Sementara itu, di ruang manajer, Ha Young melangkah masuk dan terkejut melihat Yeo Jin sudah berada di sana.
“Bukankah aku menyuruhmu untuk istirahat?” ucap Ha Young, memandang Yeo Jin yang tampak lebih segar dari kemarin.
“Aku harus bekerja. Kamu membutuhkan managermu,” jawab Yeo Jin, senyumnya hangat.
“Apa aku lebih penting daripada kesehatanmu?”
“Sudah tentu. Lagipula ini bukan apa-apa,” kata Yeo Jin dengan semangat yang tulus.
Melihat Yeo Jin tampak sehat, Ha Young merasa lega. Setidaknya satu hal hari ini memberinya sedikit ketenangan. Tapi tidak begitu dengan hatinya. Di balik senyum tipisnya, ada gejolak yang belum reda. Pertengkarannya dengan sang ayah masih membekas. Kata-kata yang menyakitkan, ancaman, dan tamparan itu... semua masih berputar di kepalanya.
Ia ingin bicara. Tapi tak tahu harus mulai dari mana.
Yeo Jin menatapnya, seolah tahu bahwa di balik kelegaan itu, ada sesuatu yang belum selesai.
Ia masih ingat hari pertama Yeo Jin diperkenalkan sebagai manajernya. Itu terjadi dua tahun lalu, di sebuah acara pelatihan internal Seonghwa Entertainment. Ha Young saat itu sudah dikenal sebagai artis muda yang bersinar, sementara Yeo Jin hanyalah staf baru di divisi logistik tak dikenal, tak dianggap, dan sering kali diperlakukan semena-mena oleh senior-seniornya.
Hari itu, Yeo Jin sedang membawa perlengkapan untuk sesi latihan ketika beberapa staf senior mulai mengolok-oloknya. Mereka menyuruhnya mengangkat barang yang berat sendirian, lalu tertawa saat ia terjatuh. Kata-kata kasar dilontarkan, menyebutnya tidak kompeten, bahkan mempertanyakan kenapa ia bisa diterima bekerja di agensi sebesar itu.
Ha Young melihat kejadian itu dari kejauhan. Ia tidak mengenal Yeo Jin saat itu, tapi ada sesuatu dalam cara pria itu menahan amarah dan rasa malu yang membuatnya berhenti melangkah. Ia tahu betul bagaimana rasanya diremehkan, bagaimana rasanya berdiri sendirian di tengah kerumunan yang tak peduli.
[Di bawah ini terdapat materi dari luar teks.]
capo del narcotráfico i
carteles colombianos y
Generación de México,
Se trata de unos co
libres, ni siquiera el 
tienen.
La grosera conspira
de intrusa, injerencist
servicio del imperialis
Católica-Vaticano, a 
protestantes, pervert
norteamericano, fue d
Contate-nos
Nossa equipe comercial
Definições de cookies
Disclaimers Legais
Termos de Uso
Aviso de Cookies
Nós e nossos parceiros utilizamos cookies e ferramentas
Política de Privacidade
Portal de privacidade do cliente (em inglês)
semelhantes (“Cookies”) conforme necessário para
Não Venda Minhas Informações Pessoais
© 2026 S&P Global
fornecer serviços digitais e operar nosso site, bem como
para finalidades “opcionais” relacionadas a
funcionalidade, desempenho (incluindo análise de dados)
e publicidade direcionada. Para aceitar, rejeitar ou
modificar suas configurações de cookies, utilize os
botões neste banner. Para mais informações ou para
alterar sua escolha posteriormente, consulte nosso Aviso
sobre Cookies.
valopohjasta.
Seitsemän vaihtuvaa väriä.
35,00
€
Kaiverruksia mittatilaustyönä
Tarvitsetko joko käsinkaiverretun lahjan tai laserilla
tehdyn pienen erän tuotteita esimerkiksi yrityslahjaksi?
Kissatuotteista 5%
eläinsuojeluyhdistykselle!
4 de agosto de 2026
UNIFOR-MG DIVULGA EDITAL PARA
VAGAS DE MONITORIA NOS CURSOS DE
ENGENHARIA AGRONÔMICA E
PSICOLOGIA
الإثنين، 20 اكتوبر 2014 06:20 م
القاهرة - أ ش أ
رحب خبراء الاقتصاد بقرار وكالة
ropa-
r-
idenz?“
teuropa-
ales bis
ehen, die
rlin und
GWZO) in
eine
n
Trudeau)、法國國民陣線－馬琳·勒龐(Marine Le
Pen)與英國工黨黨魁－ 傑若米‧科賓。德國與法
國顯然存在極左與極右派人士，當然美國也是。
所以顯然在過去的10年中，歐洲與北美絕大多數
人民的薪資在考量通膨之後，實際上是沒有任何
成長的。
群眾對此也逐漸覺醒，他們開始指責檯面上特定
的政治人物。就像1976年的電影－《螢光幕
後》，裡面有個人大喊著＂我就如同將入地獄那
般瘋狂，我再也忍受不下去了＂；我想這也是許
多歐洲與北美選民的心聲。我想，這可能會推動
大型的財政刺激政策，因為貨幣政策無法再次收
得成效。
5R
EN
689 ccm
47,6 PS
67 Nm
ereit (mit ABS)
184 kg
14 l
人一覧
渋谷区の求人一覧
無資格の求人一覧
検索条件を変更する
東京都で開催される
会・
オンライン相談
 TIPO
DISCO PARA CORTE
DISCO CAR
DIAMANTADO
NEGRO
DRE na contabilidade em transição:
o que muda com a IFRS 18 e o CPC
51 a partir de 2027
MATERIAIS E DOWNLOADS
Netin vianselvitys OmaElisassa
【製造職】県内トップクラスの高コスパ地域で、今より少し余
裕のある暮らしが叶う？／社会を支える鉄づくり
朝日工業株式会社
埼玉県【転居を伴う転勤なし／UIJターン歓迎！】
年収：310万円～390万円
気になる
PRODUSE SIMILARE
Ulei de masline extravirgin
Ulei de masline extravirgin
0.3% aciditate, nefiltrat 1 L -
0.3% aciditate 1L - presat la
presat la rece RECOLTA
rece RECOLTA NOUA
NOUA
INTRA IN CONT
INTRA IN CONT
Tanpa ragu, Ha Young mendekat. Ia tidak berteriak, tidak membuat keributan. Tapi kehadirannya cukup untuk membuat para pelaku perundungan terdiam. Ia membantu Yeo Jin berdiri, lalu membawanya keluar dari ruangan itu. Sejak saat itu, ia mulai memperhatikan pria itu bukan sebagai staf biasa, tapi sebagai seseorang yang memiliki keteguhan hati yang jarang ia temui.
Beberapa minggu kemudian, Ha Young meminta secara langsung agar Yeo Jin dipindahkan ke divisi manajemen artis. Banyak yang meragukan keputusan itu. Tapi Ha Young bersikeras. Ia tidak butuh manajer yang hanya tahu jadwal dan kontrak. Ia butuh seseorang yang bisa melihat dirinya sebagai manusia, bukan produk.
Yeo Jin menerima tawaran itu dengan ragu, tapi sejak hari pertama ia bekerja sebagai manajer Ha Young, ia menunjukkan dedikasi yang tak tergoyahkan. Ia tidak hanya mengatur jadwal, tapi juga menjaga Ha Young dari tekanan media, dari intrik internal, dan dari rasa sepi yang kadang datang tanpa alasan.
Bagi Ha Young, Yeo Jin bukan sekadar manajer. Ia adalah orang pertama yang ia pilih sendiri. Orang yang ia selamatkan, dan yang kemudian menyelamatkannya kembali dalam cara yang berbeda.